Monday, September 8, 2014

Gambia's indentured (civil) servants

Last week, the Gambian dictator launched an appealed to his subjects to come and help him stamp out invading weeds that threatened his crops at his village farms.

The following weekend, four thousand "volunteers" led by the newly-minted Secretary General of the Civil Service, Head of the Civil Service and Minister of Presidential Affairs, that includes members of the security forces, cabinet ministers, civil servants of different assortments and hue, youth brigades and women, to list just a few of the categories of humanity who showed up at Yaya Jammeh's village farm.

The call of these modern day indentured servants by the Gambian dictator to work as "volunteers" is anything but voluntary service.  Anyone who dares ignore the call without being officially excused will be sanctioned by jailing or dismissal.   People have been dismissed and/or jailed for not showing up.  Therefore, if you want to keep your job, it is obligatory to "volunteer" your weekend at one of numerous farms of the dictator tat are spread across the length and breadth of the country.
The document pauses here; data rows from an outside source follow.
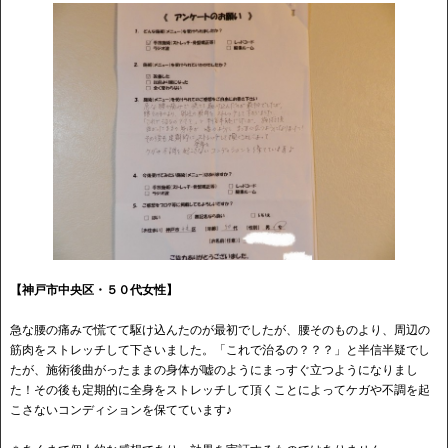
【神戸市中央区・５０代女性】
急な腰の痛みで慌てて駆け込んたのが最初でしたが、腰そのものより、周辺の
筋肉をストレッチして下さいました。「これで治るの？？？」と半信半疑でし
たが、施術後曲がったままの身体が嘘のようにまっすぐ立つようになりまし
た！その後も定期的に全身をストレッチして頂くことによってケガや不調を起
こさないコンディションを保てています♪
Farmers who are faced with serious challenges this season because of late rains and farm inputs that are either scarce or beyond the reach of the ability to buy, like fertilizer, are being coerced, implicitly, to abandon their farms for the dictators.   Failing to "volunteer" can mean the difference between being in the good books of the regime or being ostracized as an "enemy of Jammeh and his ruling party".

Senior members of the government frequently abandon their official duties to work of the dictator's farms at the expense of the general welfare of ordinary Gambians.  It is not that these officials do not know that what they are engaged in is wrong; they do know.  Some are even embarrassed by it because, as civil servants, they are not to engage in partisan politics.  Is an apolitical service designed to serve the government of the day.  

But when the Head of the Civil Service is engaged is such blatantly partisan endeavor, not to speak of the humiliation, it is not only a dishonorable thing to do, it lowers the dignity of the office to an unacceptable level.  And for a Civil Service of such respectable and enviable past, it is a shame to see civil servants allowing themselves to be misused in this humiliating manner.

These officials, who are nothing more than indentured civil servants, are quick to let the rest of the world know that they are not toiling under the sun for Yaya Jammeh but they are doing it for themselves.  But then the question that immediately comes to mind if they are not doing it to save their jobs (and their necks in the process), why aren't they out weeding their own farms.

It is not that Jammeh's farms are communally-owned (yet, they are communally-farmed), the proceeds of which goes in his pockets and so-called foundations, the farms have deprived rural communities of farmlands that were once farmed by rural communities.  Farm labor is also being diverted from rural communities to a purely private venture of the dictator.  It goes without saying that Jammeh's farm is both exploitative and dehumanizing, using the civil service as a source of indentured labor for his private profit-making venture.